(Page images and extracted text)
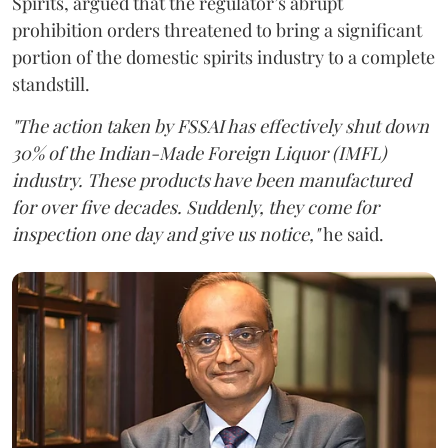
Spirits, argued that the regulator’s abrupt
prohibition orders threatened to bring a significant
portion of the domestic spirits industry to a complete
standstill.
"The action taken by FSSAI has effectively shut down
30% of the Indian-Made Foreign Liquor (IMFL)
industry. These products have been manufactured
for over five decades. Suddenly, they come for
inspection one day and give us notice,"
he said.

Exercise:
Each line of the data must be transcribed exactly; pictures are not carried over.

Exercise result:
Spirits, argued that the regulator’s abrupt
prohibition orders threatened to bring a significant
portion of the domestic spirits industry to a complete
standstill.
"The action taken by FSSAI has effectively shut down
30% of the Indian-Made Foreign Liquor (IMFL)
industry. These products have been manufactured
for over five decades. Suddenly, they come for
inspection one day and give us notice,"
he said.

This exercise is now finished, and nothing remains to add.